» **Exercise instructions**: Which lines of the records below contain the word "coordinates"? Show each one.

===== Materials provided =====

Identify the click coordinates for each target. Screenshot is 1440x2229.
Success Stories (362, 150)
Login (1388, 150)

=====
===== Materials provided =====

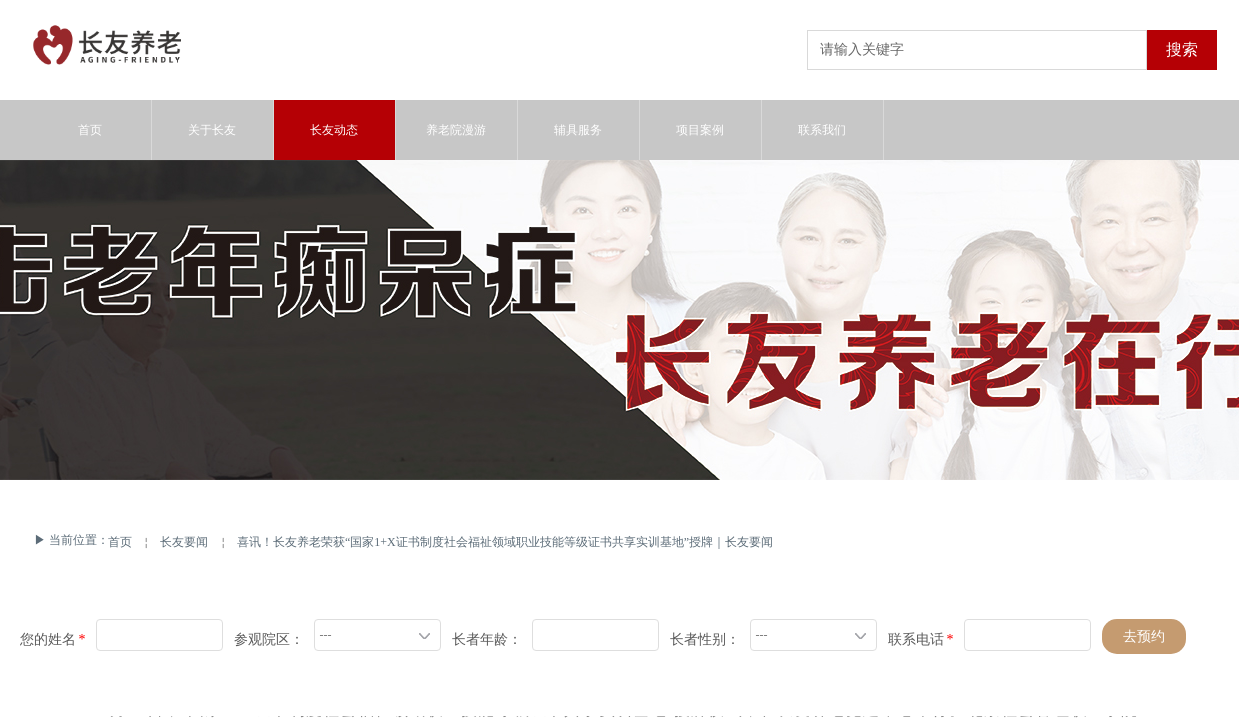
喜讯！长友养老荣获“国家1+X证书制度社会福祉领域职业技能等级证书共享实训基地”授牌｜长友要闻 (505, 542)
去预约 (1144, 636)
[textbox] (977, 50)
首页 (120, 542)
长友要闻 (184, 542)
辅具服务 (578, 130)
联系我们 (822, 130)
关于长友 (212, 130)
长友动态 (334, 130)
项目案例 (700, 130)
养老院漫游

=====
===== Materials provided =====

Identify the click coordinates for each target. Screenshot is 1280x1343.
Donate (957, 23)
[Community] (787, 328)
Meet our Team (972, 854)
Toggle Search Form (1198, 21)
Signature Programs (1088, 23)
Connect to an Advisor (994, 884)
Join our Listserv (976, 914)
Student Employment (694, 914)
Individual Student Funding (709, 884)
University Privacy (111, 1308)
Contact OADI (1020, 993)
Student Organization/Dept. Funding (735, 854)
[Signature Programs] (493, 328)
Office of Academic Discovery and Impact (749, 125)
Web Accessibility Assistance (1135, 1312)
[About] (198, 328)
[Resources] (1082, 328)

=====

» **Written solution**:
Identify the click coordinates for each target. Screenshot is 1440x2229.
Identify the click coordinates for each target. Screenshot is 1280x1343.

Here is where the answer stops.